Sunshine and air clarity?

Limited sun, mostly cloudy. Away from precipitation, the air very clear, but appalling conditions as snow sets in.

Temperature (at 600m)

-1C, may rise marginally. But feeling closer to -14C in direct exposure to strongest winds.

And in the valleys

Frost in most valleys from dawn. Likely only rising to max 1 to 3C during day.

Viewing Forecast For

Peak District
Saturday 5th December 2020
Last updated Thursday 3rd December 2020 at 4:25 PM

How windy? (On the summits)

East or southeasterly, 15 to 25mph.

Effect of the wind on you?

May impede ease of walking in places. Significant wind chill on high tops.

How Wet?

Largely dry

Occasional snow flurries may move in from the east.

Cloud on the hills?

May be very little

Possible low level banks of freezing fog from dawn, may linger if winds are light. Otherwise, hills often clear, but risk occasional banks of cloud on higher slopes.

Chance of cloud free summits?

70%

Sunshine and air clarity?

Occasional sun, mostly west.

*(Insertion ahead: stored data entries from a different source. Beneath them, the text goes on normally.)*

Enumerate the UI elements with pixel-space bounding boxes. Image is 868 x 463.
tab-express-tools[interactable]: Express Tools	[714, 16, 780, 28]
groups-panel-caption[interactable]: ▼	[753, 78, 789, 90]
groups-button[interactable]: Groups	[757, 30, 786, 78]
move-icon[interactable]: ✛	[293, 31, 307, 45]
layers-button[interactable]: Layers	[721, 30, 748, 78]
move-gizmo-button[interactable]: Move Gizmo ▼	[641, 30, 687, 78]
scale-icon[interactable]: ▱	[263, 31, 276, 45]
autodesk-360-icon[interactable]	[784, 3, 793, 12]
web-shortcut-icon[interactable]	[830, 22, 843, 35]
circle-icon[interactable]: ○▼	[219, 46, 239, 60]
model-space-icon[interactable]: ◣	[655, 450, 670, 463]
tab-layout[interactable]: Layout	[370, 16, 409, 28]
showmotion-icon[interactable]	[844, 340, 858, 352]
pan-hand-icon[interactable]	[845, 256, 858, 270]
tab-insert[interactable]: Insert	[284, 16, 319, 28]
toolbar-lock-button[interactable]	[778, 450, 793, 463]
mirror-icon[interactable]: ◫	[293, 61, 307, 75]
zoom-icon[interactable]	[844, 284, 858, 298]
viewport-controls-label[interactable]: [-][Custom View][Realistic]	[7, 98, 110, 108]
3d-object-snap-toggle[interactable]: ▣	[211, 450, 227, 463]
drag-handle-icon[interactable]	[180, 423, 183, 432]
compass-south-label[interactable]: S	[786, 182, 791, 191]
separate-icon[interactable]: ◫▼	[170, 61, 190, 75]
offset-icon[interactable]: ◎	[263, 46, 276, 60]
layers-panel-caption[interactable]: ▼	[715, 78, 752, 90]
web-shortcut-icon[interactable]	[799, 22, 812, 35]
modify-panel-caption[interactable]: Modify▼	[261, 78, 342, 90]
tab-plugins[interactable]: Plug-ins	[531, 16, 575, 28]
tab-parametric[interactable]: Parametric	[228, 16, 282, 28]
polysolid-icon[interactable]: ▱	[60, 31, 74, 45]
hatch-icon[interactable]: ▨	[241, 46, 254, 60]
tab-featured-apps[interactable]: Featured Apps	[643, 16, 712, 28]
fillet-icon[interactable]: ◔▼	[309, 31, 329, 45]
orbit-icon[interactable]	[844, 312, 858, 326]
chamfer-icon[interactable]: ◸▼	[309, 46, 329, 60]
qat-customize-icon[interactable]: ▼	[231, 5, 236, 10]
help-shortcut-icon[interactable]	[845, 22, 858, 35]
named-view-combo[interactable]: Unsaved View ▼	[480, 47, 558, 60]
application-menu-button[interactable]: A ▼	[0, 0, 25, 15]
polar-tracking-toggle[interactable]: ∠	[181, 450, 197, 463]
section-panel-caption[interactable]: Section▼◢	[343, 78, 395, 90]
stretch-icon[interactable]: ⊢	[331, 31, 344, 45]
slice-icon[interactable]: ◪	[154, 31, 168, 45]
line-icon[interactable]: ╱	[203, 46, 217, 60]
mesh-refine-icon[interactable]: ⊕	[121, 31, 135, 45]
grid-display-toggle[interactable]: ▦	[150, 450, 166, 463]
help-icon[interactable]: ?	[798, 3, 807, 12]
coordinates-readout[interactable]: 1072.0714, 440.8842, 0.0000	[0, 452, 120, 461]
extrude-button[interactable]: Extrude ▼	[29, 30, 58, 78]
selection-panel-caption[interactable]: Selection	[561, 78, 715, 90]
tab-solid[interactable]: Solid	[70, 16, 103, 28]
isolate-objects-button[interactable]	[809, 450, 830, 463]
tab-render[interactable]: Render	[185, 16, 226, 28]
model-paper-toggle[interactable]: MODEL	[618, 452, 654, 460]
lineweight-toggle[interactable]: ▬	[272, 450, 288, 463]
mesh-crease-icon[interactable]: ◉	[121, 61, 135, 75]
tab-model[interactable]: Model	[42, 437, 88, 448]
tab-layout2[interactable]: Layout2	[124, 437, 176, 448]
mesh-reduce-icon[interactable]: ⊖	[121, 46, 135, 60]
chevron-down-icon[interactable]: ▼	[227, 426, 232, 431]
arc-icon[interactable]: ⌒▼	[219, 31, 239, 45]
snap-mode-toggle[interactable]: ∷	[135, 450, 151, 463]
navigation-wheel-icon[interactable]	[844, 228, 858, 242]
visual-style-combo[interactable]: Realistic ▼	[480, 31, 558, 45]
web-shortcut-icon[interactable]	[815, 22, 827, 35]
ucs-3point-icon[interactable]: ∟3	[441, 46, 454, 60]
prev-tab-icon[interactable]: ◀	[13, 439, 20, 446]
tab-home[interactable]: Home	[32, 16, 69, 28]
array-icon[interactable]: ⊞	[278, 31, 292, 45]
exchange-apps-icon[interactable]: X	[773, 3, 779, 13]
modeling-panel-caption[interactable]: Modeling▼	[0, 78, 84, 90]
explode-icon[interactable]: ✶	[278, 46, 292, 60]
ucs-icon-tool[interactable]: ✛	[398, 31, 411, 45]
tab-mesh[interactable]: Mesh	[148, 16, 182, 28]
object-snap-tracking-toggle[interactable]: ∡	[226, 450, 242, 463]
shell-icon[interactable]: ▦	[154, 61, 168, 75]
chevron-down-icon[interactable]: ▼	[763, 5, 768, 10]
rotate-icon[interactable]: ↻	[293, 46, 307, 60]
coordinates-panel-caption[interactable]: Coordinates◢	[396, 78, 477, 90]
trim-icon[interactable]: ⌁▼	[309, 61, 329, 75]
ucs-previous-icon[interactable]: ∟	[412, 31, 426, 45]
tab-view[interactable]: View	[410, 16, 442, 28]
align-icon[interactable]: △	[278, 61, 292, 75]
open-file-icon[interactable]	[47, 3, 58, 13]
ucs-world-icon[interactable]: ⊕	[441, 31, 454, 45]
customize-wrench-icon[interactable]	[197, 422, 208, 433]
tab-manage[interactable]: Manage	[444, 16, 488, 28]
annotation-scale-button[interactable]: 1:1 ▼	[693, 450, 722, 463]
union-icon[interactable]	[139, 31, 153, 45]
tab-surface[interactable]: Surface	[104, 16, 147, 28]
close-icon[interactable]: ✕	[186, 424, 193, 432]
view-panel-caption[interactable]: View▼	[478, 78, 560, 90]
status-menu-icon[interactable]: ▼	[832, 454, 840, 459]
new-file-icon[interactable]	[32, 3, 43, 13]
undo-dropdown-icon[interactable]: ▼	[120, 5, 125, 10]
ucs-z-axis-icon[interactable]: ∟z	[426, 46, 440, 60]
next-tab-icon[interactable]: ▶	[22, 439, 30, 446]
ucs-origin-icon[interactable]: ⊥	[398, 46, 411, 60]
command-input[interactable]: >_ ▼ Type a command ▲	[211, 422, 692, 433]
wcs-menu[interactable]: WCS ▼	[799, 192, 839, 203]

Visibility mostly very good.

Temperature (at 600m)

-1C

And in the valleys

Sub-zero in many valleys from dawn, only rising to maxima 2 or 3C during day.

Viewing Forecast For

Peak District
Sunday 6th December 2020
Last updated Thursday 3rd December 2020 at 4:25 PM

How windy? (On the summits)

Low confidence in detail: Likely to vary in direction, 5 to 15mph.

Effect of the wind on you?

Mostly small.

How Wet?

Risk snow on and off, may be very little.

Clusters of showers may give snow on and off for a few hours, rain lowest slopes. Much uncertainty though, may amount to very little other than just flurries.

Cloud on the hills?

Covering higher slopes.

Cloud very likely to cover higher slopes in fog through much of the day. Occasionally some breaks to the tops.

Chance of cloud free summits?

40%

Sunshine and air clarity?

Mostly cloudy. Visibility fairly murky and poor or very poor in snow/rain.

Temperature (at 600m)

Around 0 or 1C

And in the valleys

Some valley sub-zero at dawn, then slow rise though day to 2 to 4C.

Planning Outlook

Cold weather patterns are likely to prevail well into December. A period of constant freeze, at least on the Scottish Munros, but often near or below zero on many lower summits across Britain. Upland terrain becoming extensively snow covered as bands of precipitation circulate slowly around low pressure - substantial snowfalls likely across many uplands, and snow may well lie for periods to lower slopes. Wind speed and direction will vary considerably, occasionally gale force. An east or northeasterly common across northern Britain.